To them, education was the key to success. It didn’t matter what else we did with our time, as long as we brought home all As. My siblings and I conspired to present our report cards only when we all had good marks. If one of us had a “B,” we waited until the next grading period to reassess. Once, three quarters went by and my mother wondered aloud why she hadn’t seen our grades in a while. We just shrugged our shoulders. It’s not like she could call up the school. She spoke no English.
Because my mother worked in a factory with other Vietnamese women, she didn’t have an opportunity to learn the language. She took English language classes at night, but she had a seventh-grade education. Learning another language in adulthood while working and raising five children was difficult.

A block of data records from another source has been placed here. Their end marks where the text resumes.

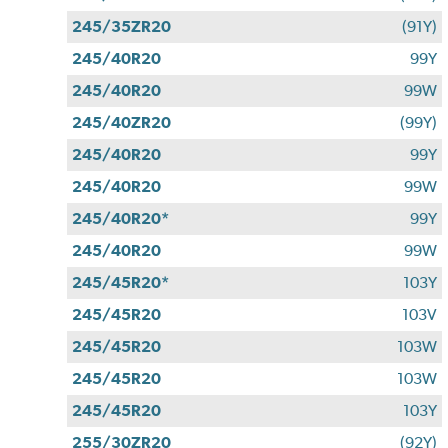
245/35ZR20
(91Y)
245/40R20
99Y
245/40R20
99W
245/40ZR20
(99Y)
245/40R20
99Y
245/40R20
99W
245/40R20*
99Y
245/40R20
99W
245/45R20*
103Y
245/45R20
103V
245/45R20
103W
245/45R20
103W
245/45R20
103Y
255/30ZR20
(92Y)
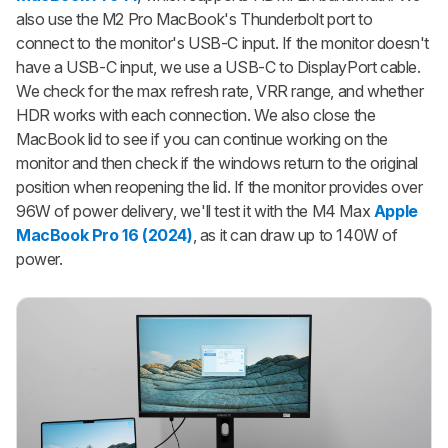
also use the M2 Pro MacBook's Thunderbolt port to
connect to the monitor's USB-C input. If the monitor doesn't
have a USB-C input, we use a USB-C to DisplayPort cable.
We check for the max refresh rate, VRR range, and whether
HDR works with each connection. We also close the
MacBook lid to see if you can continue working on the
monitor and then check if the windows return to the original
position when reopening the lid. If the monitor provides over
96W of power delivery, we'll test it with the M4 Max
Apple
MacBook Pro 16 (2024)
, as it can draw up to 140W of
power.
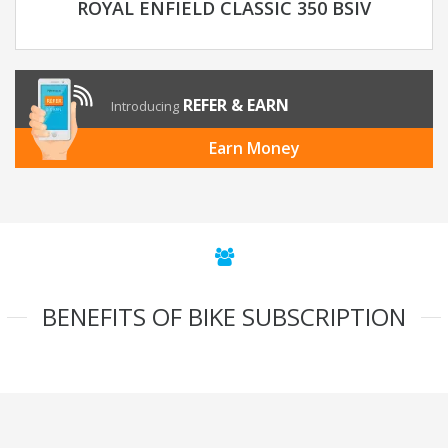
ROYAL ENFIELD CLASSIC 350 BSIV
REFER & EARN
Introducing
Earn Money
BENEFITS OF BIKE SUBSCRIPTION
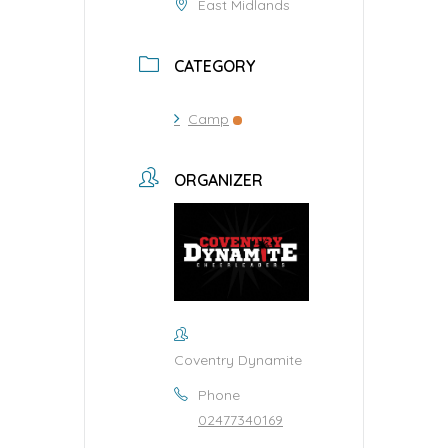
East Midlands
CATEGORY
Camp
ORGANIZER
Coventry Dynamite
Phone
02477340169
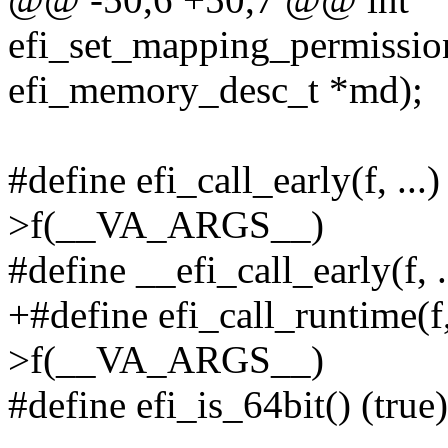
efi_set_mapping_permissio
efi_memory_desc_t *md);
#define efi_call_early(f, ..
>f(__VA_ARGS__)
#define __efi_call_early(f
+#define efi_call_runtime(f,
>f(__VA_ARGS__)
#define efi_is_64bit() (true)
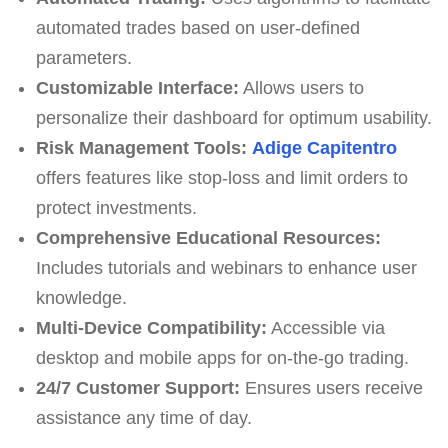
automated trades based on user-defined
parameters.
Customizable Interface:
Allows users to
personalize their dashboard for optimum usability.
Risk Management Tools:
Adige Capitentro
offers features like stop-loss and limit orders to
protect investments.
Comprehensive Educational Resources:
Includes tutorials and webinars to enhance user
knowledge.
Multi-Device Compatibility:
Accessible via
desktop and mobile apps for on-the-go trading.
24/7 Customer Support:
Ensures users receive
assistance any time of day.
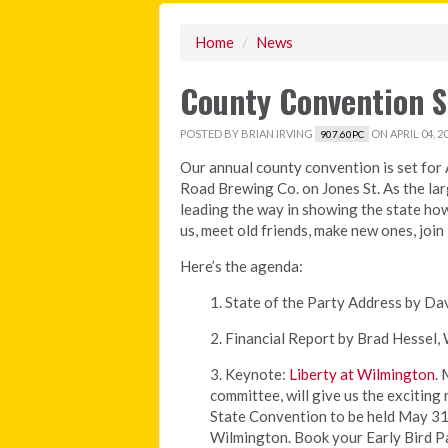
Home
/
News
County Convention Se
POSTED BY
BRIAN IRVING
ON APRIL 04, 2
907.60PC
Our annual county convention is set for A
Road Brewing Co. on Jones St. As the larg
leading the way in showing the state ho
us, meet old friends, make new ones, join 
Here’s the agenda:
1. State of the Party Address by D
2. Financial Report by Brad Hessel
3. Keynote:
Liberty at Wilmington
.
committee, will give us the excitin
State Convention to be held May 31 
Wilmington. Book your Early Bird Pa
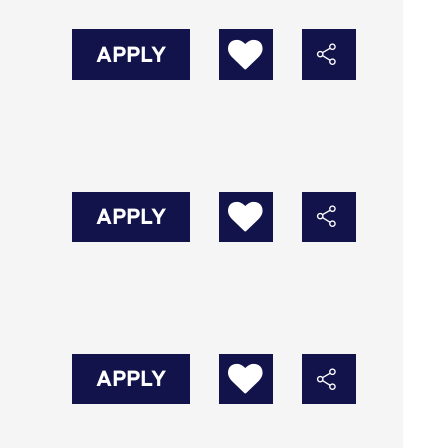
APPLY
APPLY
APPLY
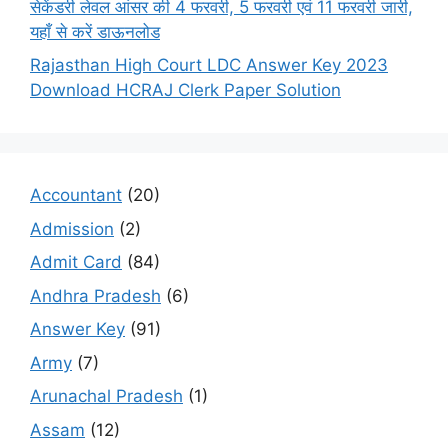
सेकेंडरी लेवल आंसर की 4 फरवरी, 5 फरवरी एवं 11 फरवरी जारी,
यहाँ से करें डाऊनलोड
Rajasthan High Court LDC Answer Key 2023
Download HCRAJ Clerk Paper Solution
Accountant
(20)
Admission
(2)
Admit Card
(84)
Andhra Pradesh
(6)
Answer Key
(91)
Army
(7)
Arunachal Pradesh
(1)
Assam
(12)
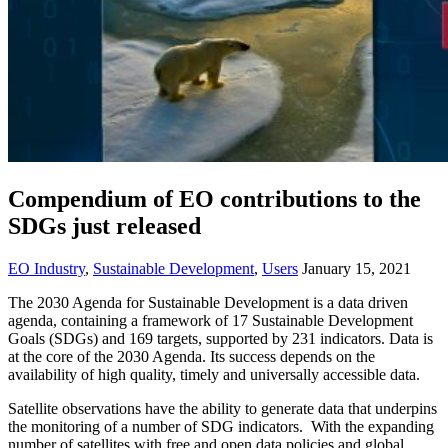
Compendium of EO contributions to the
SDGs just released
EO Industry
,
Sustainable Development
,
Users
January 15, 2021
The 2030 Agenda for Sustainable Development is a data driven
agenda, containing a framework of 17 Sustainable Development
Goals (SDGs) and 169 targets, supported by 231 indicators. Data is
at the core of the 2030 Agenda. Its success depends on the
availability of high quality, timely and universally accessible data.
Satellite observations have the ability to generate data that underpins
the monitoring of a number of SDG indicators. With the expanding
number of satellites with free and open data policies and global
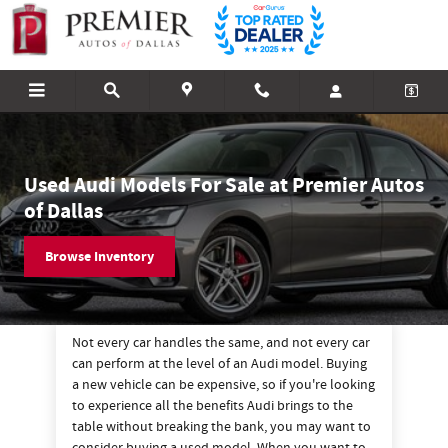
Used Audi Vehicles For Sale in Dallas
Skip to main content
Used Audi Models For Sale at Premier Autos
of Dallas
Browse Inventory
Not every car handles the same, and not every car
can perform at the level of an Audi model. Buying
a new vehicle can be expensive, so if you're looking
to experience all the benefits Audi brings to the
table without breaking the bank, you may want to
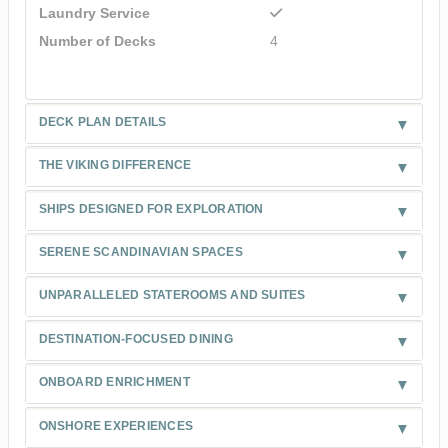
Laundry Service
Number of Decks
4
DECK PLAN DETAILS
THE VIKING DIFFERENCE
SHIPS DESIGNED FOR EXPLORATION
SERENE SCANDINAVIAN SPACES
UNPARALLELED STATEROOMS AND SUITES
DESTINATION-FOCUSED DINING
ONBOARD ENRICHMENT
ONSHORE EXPERIENCES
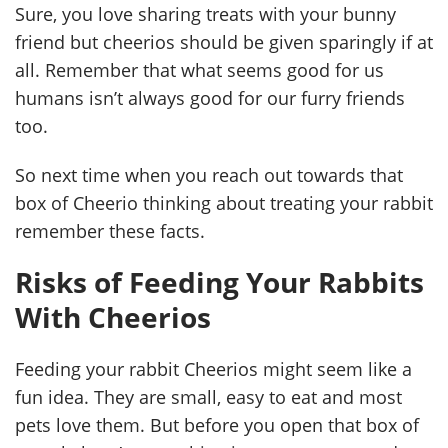
Sure, you love sharing treats with your bunny
friend but cheerios should be given sparingly if at
all. Remember that what seems good for us
humans isn’t always good for our furry friends
too.
So next time when you reach out towards that
box of Cheerio thinking about treating your rabbit
remember these facts.
Risks of Feeding Your Rabbits
With Cheerios
Feeding your rabbit Cheerios might seem like a
fun idea. They are small, easy to eat and most
pets love them. But before you open that box of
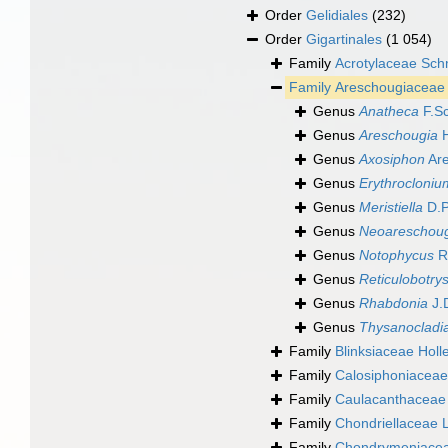
Order
Gelidiales
(232)
Order
Gigartinales
(1 054)
Family
Acrotylaceae Sch
Family
Areschougiaceae 
Genus
Anatheca
F.Sc
Genus
Areschougia
H
Genus
Axosiphon
Are
Genus
Erythrocloniu
Genus
Meristiella
D.P
Genus
Neoareschou
Genus
Notophycus
R
Genus
Reticulobotry
Genus
Rhabdonia
J.
Genus
Thysanocladi
Family
Blinksiaceae Holl
Family
Calosiphoniaceae
Family
Caulacanthaceae 
Family
Chondriellaceae 
Family
Chondrymeniaceae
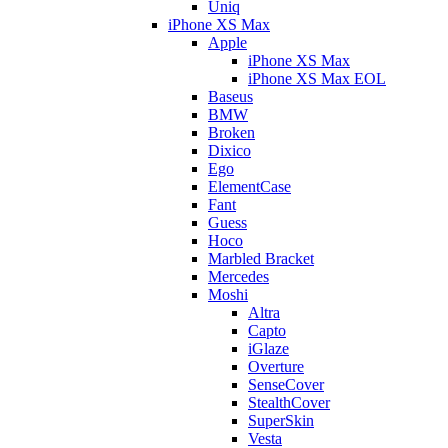
Uniq
iPhone XS Max
Apple
iPhone XS Max
iPhone XS Max EOL
Baseus
BMW
Broken
Dixico
Ego
ElementCase
Fant
Guess
Hoco
Marbled Bracket
Mercedes
Moshi
Altra
Capto
iGlaze
Overture
SenseCover
StealthCover
SuperSkin
Vesta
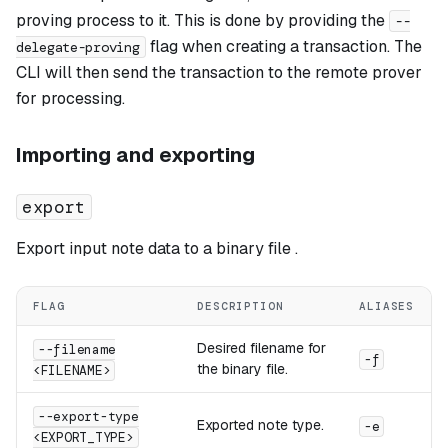
proving process to it. This is done by providing the
--
flag when creating a transaction. The
delegate-proving
CLI will then send the transaction to the remote prover
for processing.
Importing and exporting
export
Export input note data to a binary file .
FLAG
DESCRIPTION
ALIASES
Desired filename for
--filename
-f
the binary file.
<FILENAME>
--export-type
Exported note type.
-e
<EXPORT_TYPE>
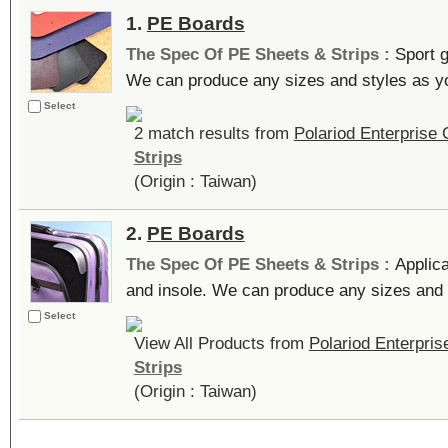
1.
PE Boards
The Spec Of PE Sheets & Strips :
Sport g
We can produce any sizes and styles as you
Select
2 match results from
Polariod Enterprise C
Strips
(Origin : Taiwan)
2.
PE Boards
The Spec Of PE Sheets & Strips :
Applica
and insole. We can produce any sizes and s
Select
View All Products from
Polariod Enterprise
Strips
(Origin : Taiwan)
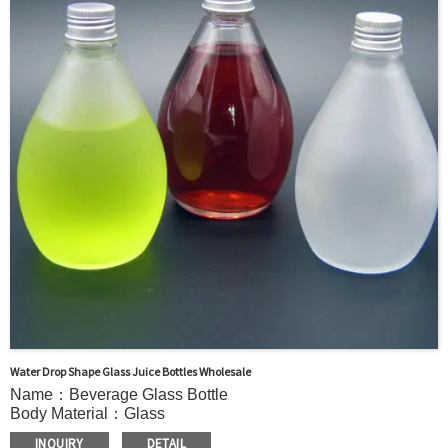
Sample Order: 3 Days(Stock) 7-15 Days(Out of Stock)
Bulk Order: 5 Days(Stock) 10-20Days(Out of Stock)
Sample：Free Samples
Payment：Term T/T or Alibaba Insurance Trade Order
Water Drop Shape Glass Juice Bottles Wholesale
Name：Beverage Glass Bottle
Body Material：Glass
Surface Handling：Hot stamping, Silk screen printing,
INQUIRY
DETAIL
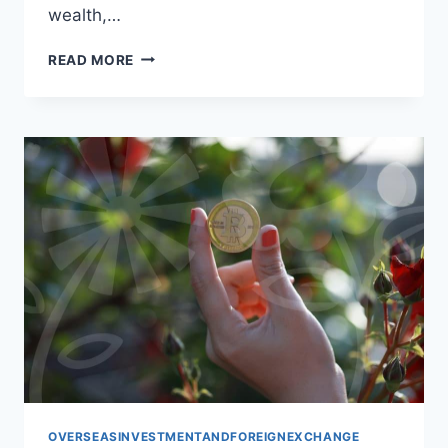
wealth,…
BUILDING
READ MORE
YOUR
GLOBAL
PORTFOLIO:
A
SMART
INVESTMENT
APPROACH
OVERSEASINVESTMENTANDFOREIGNEXCHANGE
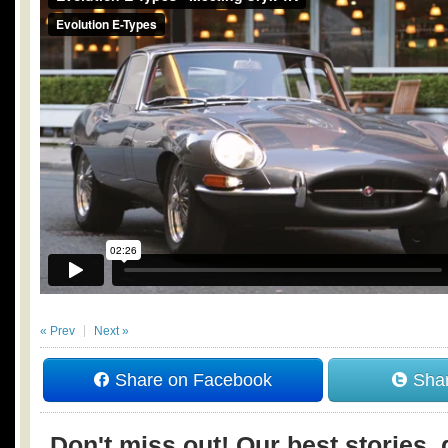
« Prev
Next »
Share on Facebook
Shar
Don't miss out! Our best stories, 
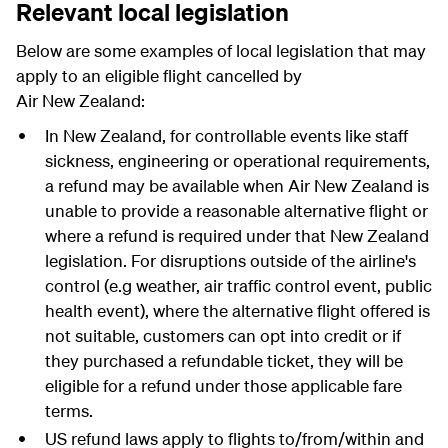
Relevant local legislation
Below are some examples of local legislation that may
apply to an eligible flight cancelled by
Air New Zealand:
In New Zealand, for controllable events like staff
sickness, engineering or operational requirements,
a refund may be available when Air New Zealand is
unable to provide a reasonable alternative flight or
where a refund is required under that New Zealand
legislation. For disruptions outside of the airline's
control (e.g weather, air traffic control event, public
health event), where the alternative flight offered is
not suitable, customers can opt into credit or if
they purchased a refundable ticket, they will be
eligible for a refund under those applicable fare
terms.
US refund laws apply to flights to/from/within and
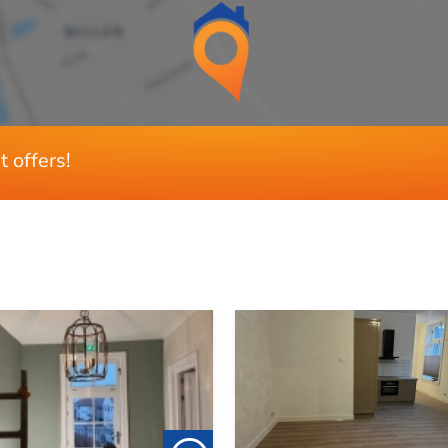
3
1
Ja
t offers!
Ja
75 m²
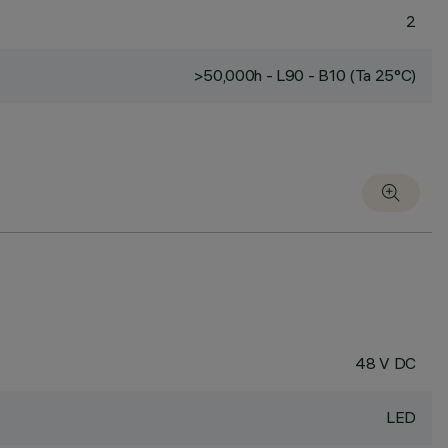
2
>50,000h - L90 - B10 (Ta 25°C)
48 V DC
LED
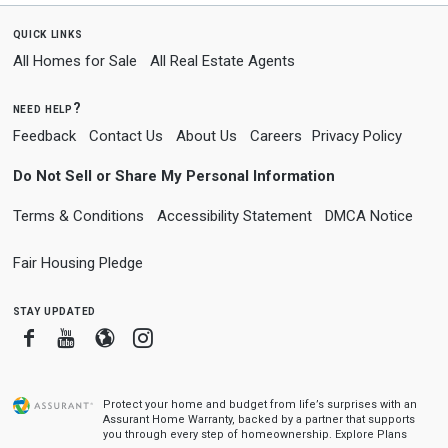
quick links
All Homes for Sale
All Real Estate Agents
need help?
Feedback
Contact Us
About Us
Careers
Privacy Policy
Do Not Sell or Share My Personal Information
Terms & Conditions
Accessibility Statement
DMCA Notice
Fair Housing Pledge
stay updated
Facebook
Youtube
Blogger
Instagram
Protect your home and budget from life’s surprises with an
Assurant Home Warranty, backed by a partner that supports
you through every step of homeownership.
Explore Plans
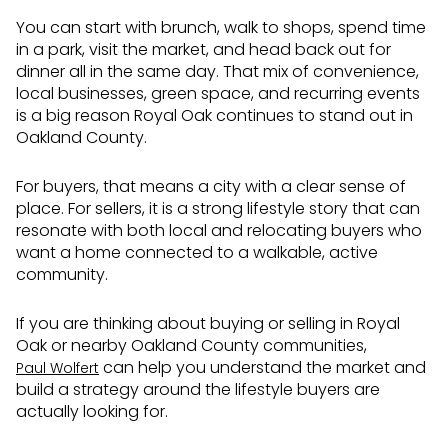
You can start with brunch, walk to shops, spend time
in a park, visit the market, and head back out for
dinner all in the same day. That mix of convenience,
local businesses, green space, and recurring events
is a big reason Royal Oak continues to stand out in
Oakland County.
For buyers, that means a city with a clear sense of
place. For sellers, it is a strong lifestyle story that can
resonate with both local and relocating buyers who
want a home connected to a walkable, active
community.
If you are thinking about buying or selling in Royal
Oak or nearby Oakland County communities,
can help you understand the market and
Paul Wolfert
build a strategy around the lifestyle buyers are
actually looking for.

It was fun for us. My siblings and I discussed our lives freely in front of my mother. “Don’t tell mom,” my brothers would say at the dinner table in rapid English, “but we’re going out tonight.” My mother just continued eating her rice.
But my parents kept a tight fist around us, constantly lecturing us about our studies. College was not an option. It was an expectation. They told us stories about our cousins in Vietnam who were hungry, lived in huts and had no education. People died trying to come to America, my mother said. I can still see my mother weeping into our rotary phone one summer after receiving news about a cousin’s death. Thai pirates had intercepted a ship filled with Vietnamese escapees in the middle of the ocean and threw the men, including her cousin, overboard.
My parents fled Vietnam to raise their children in a free country, where there is unlimited opportunity if you just take it. All five children, first-generation Vietnamese-Americans, went to college and have achieved success in their own ways. That’s the beauty of America. You are given many paths to travel. Everyone has a chance at an education and has the freedom to choose which path he or she will take.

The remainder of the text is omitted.